:: Given records

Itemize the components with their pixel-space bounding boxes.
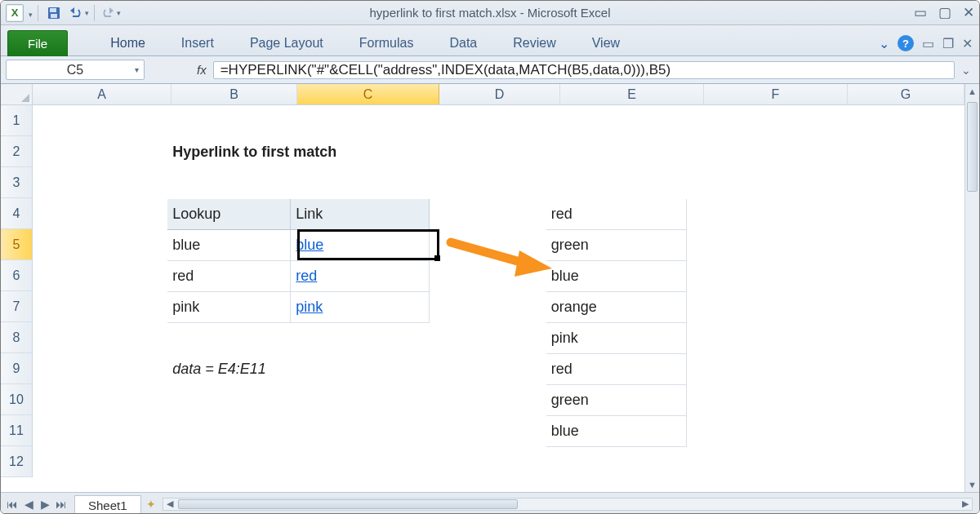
cell-E9[interactable]: red xyxy=(546,354,686,385)
hscroll-right-icon[interactable]: ▶ xyxy=(959,498,972,510)
cell-C6[interactable]: red xyxy=(291,261,429,292)
cell-E7[interactable]: orange xyxy=(546,292,686,323)
svg-rect-2 xyxy=(51,14,57,18)
cell-C5[interactable]: blue xyxy=(291,230,429,261)
cell-E5[interactable]: green xyxy=(546,230,686,261)
hyperlink[interactable]: pink xyxy=(296,299,323,315)
window-title: hyperlink to first match.xlsx - Microsof… xyxy=(369,6,610,20)
save-icon[interactable] xyxy=(43,3,65,23)
undo-icon[interactable] xyxy=(68,3,89,23)
col-header-D[interactable]: D xyxy=(439,84,560,104)
row-header-2[interactable]: 2 xyxy=(1,136,33,167)
cell-E8[interactable]: pink xyxy=(546,323,686,354)
hscroll-left-icon[interactable]: ◀ xyxy=(163,498,176,510)
select-all-corner[interactable] xyxy=(1,84,33,105)
cell-E11[interactable]: blue xyxy=(546,416,686,447)
formula-expand-icon[interactable]: ⌄ xyxy=(958,64,974,77)
cell-E6[interactable]: blue xyxy=(546,261,686,292)
sheet-tab-sheet1[interactable]: Sheet1 xyxy=(74,495,141,515)
workbook-minimize-icon[interactable]: ▭ xyxy=(922,36,934,51)
close-icon[interactable]: ✕ xyxy=(963,4,974,21)
cell-E4[interactable]: red xyxy=(546,199,686,230)
cell-C7[interactable]: pink xyxy=(291,292,429,323)
tab-insert[interactable]: Insert xyxy=(163,31,232,55)
window-controls: ▭ ▢ ✕ xyxy=(914,4,974,21)
sheet-nav-next-icon[interactable]: ▶ xyxy=(37,496,53,512)
sheet-nav-prev-icon[interactable]: ◀ xyxy=(20,496,37,512)
sheet-nav-buttons: ⏮ ◀ ▶ ⏭ xyxy=(4,496,69,512)
ribbon-minimize-chevron-icon[interactable]: ⌄ xyxy=(879,36,889,51)
col-header-B[interactable]: B xyxy=(172,84,297,104)
file-tab[interactable]: File xyxy=(7,30,68,56)
formula-input[interactable]: =HYPERLINK("#"&CELL("address",INDEX(data… xyxy=(213,61,955,79)
excel-logo-icon: X xyxy=(6,4,24,22)
cell-B4[interactable]: Lookup xyxy=(167,199,291,230)
cell-B7[interactable]: pink xyxy=(167,292,291,323)
arrow-icon xyxy=(444,229,559,278)
row-header-4[interactable]: 4 xyxy=(1,198,33,229)
cell-C4[interactable]: Link xyxy=(291,199,429,230)
column-headers: A B C D E F G xyxy=(33,84,964,105)
col-header-F[interactable]: F xyxy=(704,84,848,104)
row-header-5[interactable]: 5 xyxy=(1,229,33,260)
hyperlink[interactable]: red xyxy=(296,268,317,284)
named-range-note: data = E4:E11 xyxy=(167,354,429,385)
workbook-close-icon[interactable]: ✕ xyxy=(962,36,973,51)
col-header-G[interactable]: G xyxy=(848,84,964,104)
minimize-icon[interactable]: ▭ xyxy=(914,4,927,21)
tab-view[interactable]: View xyxy=(574,31,638,55)
ribbon-tabs: File Home Insert Page Layout Formulas Da… xyxy=(1,25,979,56)
row-header-8[interactable]: 8 xyxy=(1,322,33,353)
name-box[interactable]: C5 xyxy=(6,60,145,80)
row-headers: 1 2 3 4 5 6 7 8 9 10 11 12 xyxy=(1,105,33,477)
formula-bar: C5 ✕ ✓ fx =HYPERLINK("#"&CELL("address",… xyxy=(1,56,979,84)
scroll-thumb[interactable] xyxy=(967,102,978,192)
help-icon[interactable]: ? xyxy=(898,35,914,51)
tab-review[interactable]: Review xyxy=(495,31,573,55)
row-header-10[interactable]: 10 xyxy=(1,384,33,415)
title-bar: X hyperlink to first match.xlsx - Micros… xyxy=(1,1,979,25)
cell-E10[interactable]: green xyxy=(546,385,686,416)
sheet-nav-first-icon[interactable]: ⏮ xyxy=(4,496,20,512)
fx-label[interactable]: fx xyxy=(194,63,210,77)
scroll-up-icon[interactable]: ▲ xyxy=(965,84,979,99)
tab-page-layout[interactable]: Page Layout xyxy=(232,31,341,55)
worksheet-grid[interactable]: A B C D E F G 1 2 3 4 5 6 7 8 9 10 11 12… xyxy=(1,84,979,492)
cell-B5[interactable]: blue xyxy=(167,230,291,261)
row-header-6[interactable]: 6 xyxy=(1,260,33,291)
svg-line-3 xyxy=(451,242,526,264)
vertical-scrollbar[interactable]: ▲ ▼ xyxy=(964,84,979,492)
new-sheet-icon[interactable]: ✦ xyxy=(146,498,156,511)
tab-home[interactable]: Home xyxy=(92,31,163,55)
cell-B6[interactable]: red xyxy=(167,261,291,292)
row-header-12[interactable]: 12 xyxy=(1,446,33,477)
redo-icon[interactable] xyxy=(100,3,121,23)
col-header-E[interactable]: E xyxy=(560,84,704,104)
hscroll-thumb[interactable] xyxy=(178,499,518,509)
row-header-11[interactable]: 11 xyxy=(1,415,33,446)
sheet-title: Hyperlink to first match xyxy=(167,137,546,168)
cell-area[interactable]: Hyperlink to first match Lookup Link red… xyxy=(33,105,964,492)
svg-rect-1 xyxy=(50,8,56,12)
row-header-7[interactable]: 7 xyxy=(1,291,33,322)
svg-marker-4 xyxy=(514,250,552,277)
row-header-1[interactable]: 1 xyxy=(1,105,33,136)
col-header-A[interactable]: A xyxy=(33,84,172,104)
maximize-icon[interactable]: ▢ xyxy=(938,4,951,21)
row-header-9[interactable]: 9 xyxy=(1,353,33,384)
sheet-nav-last-icon[interactable]: ⏭ xyxy=(53,496,69,512)
row-header-3[interactable]: 3 xyxy=(1,167,33,198)
scroll-down-icon[interactable]: ▼ xyxy=(965,477,979,492)
workbook-restore-icon[interactable]: ❐ xyxy=(942,36,954,51)
col-header-C[interactable]: C xyxy=(297,84,439,104)
sheet-tab-bar: ⏮ ◀ ▶ ⏭ Sheet1 ✦ ◀ ▶ xyxy=(1,492,979,514)
hyperlink[interactable]: blue xyxy=(296,237,323,253)
tab-data[interactable]: Data xyxy=(431,31,495,55)
tab-formulas[interactable]: Formulas xyxy=(341,31,432,55)
quick-access-toolbar: X xyxy=(6,3,121,23)
qat-app-dropdown[interactable] xyxy=(27,7,33,20)
horizontal-scrollbar[interactable]: ◀ ▶ xyxy=(163,498,973,511)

::::

Make an exact printout of the listing above, omitting the images.

#### [Output of the exercise]
Itemize the components with their pixel-space bounding boxes.
cell-E9[interactable]: red xyxy=(546,354,686,385)
hscroll-right-icon[interactable]: ▶ xyxy=(959,498,972,510)
cell-C6[interactable]: red xyxy=(291,261,429,292)
cell-E7[interactable]: orange xyxy=(546,292,686,323)
svg-rect-2 xyxy=(51,14,57,18)
cell-C5[interactable]: blue xyxy=(291,230,429,261)
cell-E5[interactable]: green xyxy=(546,230,686,261)
hyperlink[interactable]: pink xyxy=(296,299,323,315)
window-title: hyperlink to first match.xlsx - Microsof… xyxy=(369,6,610,20)
save-icon[interactable] xyxy=(43,3,65,23)
undo-icon[interactable] xyxy=(68,3,89,23)
col-header-D[interactable]: D xyxy=(439,84,560,104)
row-header-2[interactable]: 2 xyxy=(1,136,33,167)
cell-E8[interactable]: pink xyxy=(546,323,686,354)
hscroll-left-icon[interactable]: ◀ xyxy=(163,498,176,510)
select-all-corner[interactable] xyxy=(1,84,33,105)
cell-E11[interactable]: blue xyxy=(546,416,686,447)
formula-expand-icon[interactable]: ⌄ xyxy=(958,64,974,77)
cell-E6[interactable]: blue xyxy=(546,261,686,292)
sheet-tab-sheet1[interactable]: Sheet1 xyxy=(74,495,141,515)
workbook-minimize-icon[interactable]: ▭ xyxy=(922,36,934,51)
close-icon[interactable]: ✕ xyxy=(963,4,974,21)
cell-E4[interactable]: red xyxy=(546,199,686,230)
cell-C7[interactable]: pink xyxy=(291,292,429,323)
tab-insert[interactable]: Insert xyxy=(163,31,232,55)
window-controls: ▭ ▢ ✕ xyxy=(914,4,974,21)
sheet-nav-next-icon[interactable]: ▶ xyxy=(37,496,53,512)
sheet-nav-prev-icon[interactable]: ◀ xyxy=(20,496,37,512)
sheet-nav-buttons: ⏮ ◀ ▶ ⏭ xyxy=(4,496,69,512)
ribbon-minimize-chevron-icon[interactable]: ⌄ xyxy=(879,36,889,51)
col-header-B[interactable]: B xyxy=(172,84,297,104)
file-tab[interactable]: File xyxy=(7,30,68,56)
formula-input[interactable]: =HYPERLINK("#"&CELL("address",INDEX(data… xyxy=(213,61,955,79)
excel-logo-icon: X xyxy=(6,4,24,22)
cell-B4[interactable]: Lookup xyxy=(167,199,291,230)
cell-B7[interactable]: pink xyxy=(167,292,291,323)
arrow-icon xyxy=(444,229,559,278)
row-header-4[interactable]: 4 xyxy=(1,198,33,229)
cell-C4[interactable]: Link xyxy=(291,199,429,230)
column-headers: A B C D E F G xyxy=(33,84,964,105)
col-header-F[interactable]: F xyxy=(704,84,848,104)
row-header-5[interactable]: 5 xyxy=(1,229,33,260)
hyperlink[interactable]: red xyxy=(296,268,317,284)
named-range-note: data = E4:E11 xyxy=(167,354,429,385)
workbook-close-icon[interactable]: ✕ xyxy=(962,36,973,51)
col-header-G[interactable]: G xyxy=(848,84,964,104)
minimize-icon[interactable]: ▭ xyxy=(914,4,927,21)
tab-view[interactable]: View xyxy=(574,31,638,55)
ribbon-tabs: File Home Insert Page Layout Formulas Da… xyxy=(1,25,979,56)
row-header-8[interactable]: 8 xyxy=(1,322,33,353)
name-box[interactable]: C5 xyxy=(6,60,145,80)
row-headers: 1 2 3 4 5 6 7 8 9 10 11 12 xyxy=(1,105,33,477)
formula-bar: C5 ✕ ✓ fx =HYPERLINK("#"&CELL("address",… xyxy=(1,56,979,84)
scroll-thumb[interactable] xyxy=(967,102,978,192)
help-icon[interactable]: ? xyxy=(898,35,914,51)
tab-review[interactable]: Review xyxy=(495,31,573,55)
row-header-10[interactable]: 10 xyxy=(1,384,33,415)
title-bar: X hyperlink to first match.xlsx - Micros… xyxy=(1,1,979,25)
cell-E10[interactable]: green xyxy=(546,385,686,416)
sheet-nav-first-icon[interactable]: ⏮ xyxy=(4,496,20,512)
fx-label[interactable]: fx xyxy=(194,63,210,77)
scroll-up-icon[interactable]: ▲ xyxy=(965,84,979,99)
tab-page-layout[interactable]: Page Layout xyxy=(232,31,341,55)
worksheet-grid[interactable]: A B C D E F G 1 2 3 4 5 6 7 8 9 10 11 12… xyxy=(1,84,979,492)
cell-B5[interactable]: blue xyxy=(167,230,291,261)
row-header-6[interactable]: 6 xyxy=(1,260,33,291)
svg-line-3 xyxy=(451,242,526,264)
vertical-scrollbar[interactable]: ▲ ▼ xyxy=(964,84,979,492)
new-sheet-icon[interactable]: ✦ xyxy=(146,498,156,511)
tab-home[interactable]: Home xyxy=(92,31,163,55)
cell-B6[interactable]: red xyxy=(167,261,291,292)
row-header-12[interactable]: 12 xyxy=(1,446,33,477)
redo-icon[interactable] xyxy=(100,3,121,23)
col-header-E[interactable]: E xyxy=(560,84,704,104)
hscroll-thumb[interactable] xyxy=(178,499,518,509)
row-header-11[interactable]: 11 xyxy=(1,415,33,446)
sheet-title: Hyperlink to first match xyxy=(167,137,546,168)
cell-area[interactable]: Hyperlink to first match Lookup Link red… xyxy=(33,105,964,492)
svg-rect-1 xyxy=(50,8,56,12)
row-header-7[interactable]: 7 xyxy=(1,291,33,322)
svg-marker-4 xyxy=(514,250,552,277)
row-header-1[interactable]: 1 xyxy=(1,105,33,136)
col-header-A[interactable]: A xyxy=(33,84,172,104)
maximize-icon[interactable]: ▢ xyxy=(938,4,951,21)
row-header-9[interactable]: 9 xyxy=(1,353,33,384)
sheet-nav-last-icon[interactable]: ⏭ xyxy=(53,496,69,512)
row-header-3[interactable]: 3 xyxy=(1,167,33,198)
scroll-down-icon[interactable]: ▼ xyxy=(965,477,979,492)
workbook-restore-icon[interactable]: ❐ xyxy=(942,36,954,51)
col-header-C[interactable]: C xyxy=(297,84,439,104)
sheet-tab-bar: ⏮ ◀ ▶ ⏭ Sheet1 ✦ ◀ ▶ xyxy=(1,492,979,514)
hyperlink[interactable]: blue xyxy=(296,237,323,253)
tab-data[interactable]: Data xyxy=(431,31,495,55)
tab-formulas[interactable]: Formulas xyxy=(341,31,432,55)
quick-access-toolbar: X xyxy=(6,3,121,23)
qat-app-dropdown[interactable] xyxy=(27,7,33,20)
horizontal-scrollbar[interactable]: ◀ ▶ xyxy=(163,498,973,511)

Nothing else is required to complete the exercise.